Work instruction: Looking through the entries, count each line where the string "Copyright" occurs, and write only the total.

Information given:

*** Begin section ***

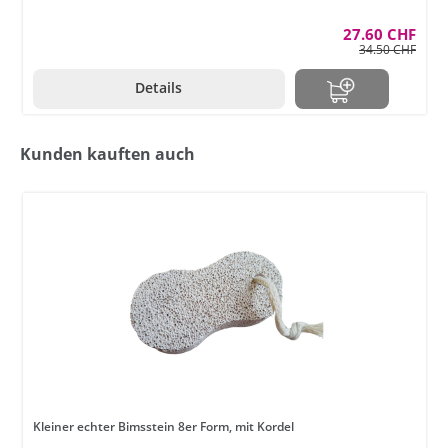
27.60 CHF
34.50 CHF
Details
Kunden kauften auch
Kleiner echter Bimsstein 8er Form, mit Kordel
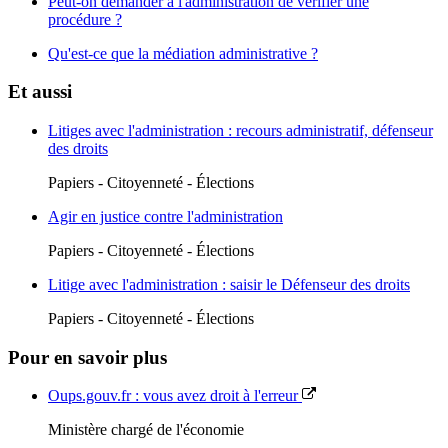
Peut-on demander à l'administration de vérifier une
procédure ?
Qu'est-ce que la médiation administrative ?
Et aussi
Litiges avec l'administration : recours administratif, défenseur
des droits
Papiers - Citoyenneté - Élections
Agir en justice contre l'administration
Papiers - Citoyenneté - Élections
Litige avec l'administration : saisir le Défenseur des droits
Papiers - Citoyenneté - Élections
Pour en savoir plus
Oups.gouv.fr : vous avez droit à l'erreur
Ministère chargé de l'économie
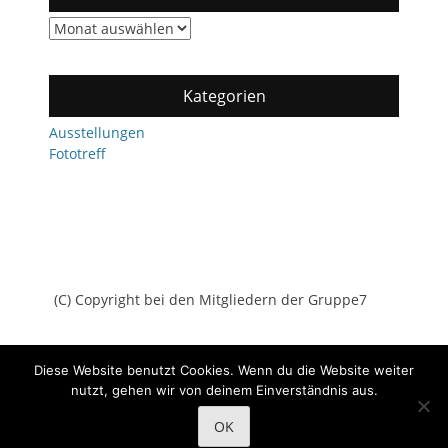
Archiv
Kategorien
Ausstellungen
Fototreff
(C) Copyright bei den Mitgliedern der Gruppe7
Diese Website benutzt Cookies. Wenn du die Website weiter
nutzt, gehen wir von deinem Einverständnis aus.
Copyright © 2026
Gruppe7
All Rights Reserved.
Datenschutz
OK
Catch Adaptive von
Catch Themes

*** End section ***
*** Begin section ***

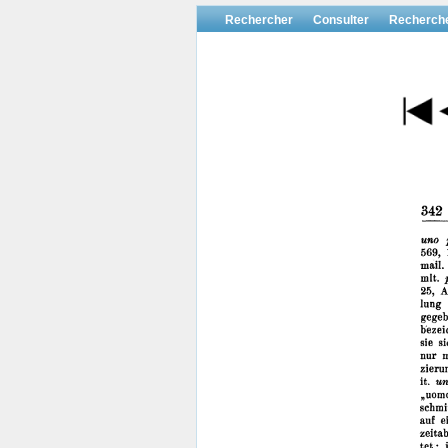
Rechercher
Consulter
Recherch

*** End section ***
*** Begin section ***

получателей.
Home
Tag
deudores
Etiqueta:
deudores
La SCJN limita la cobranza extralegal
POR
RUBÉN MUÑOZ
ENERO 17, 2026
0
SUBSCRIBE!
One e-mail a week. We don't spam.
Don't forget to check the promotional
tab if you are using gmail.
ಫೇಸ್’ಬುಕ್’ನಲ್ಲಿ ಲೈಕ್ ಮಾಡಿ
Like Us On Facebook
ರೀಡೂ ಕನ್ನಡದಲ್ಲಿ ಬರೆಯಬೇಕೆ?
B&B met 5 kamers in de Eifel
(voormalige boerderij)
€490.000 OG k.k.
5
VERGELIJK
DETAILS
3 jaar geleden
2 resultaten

*** End section ***

Task answer: 2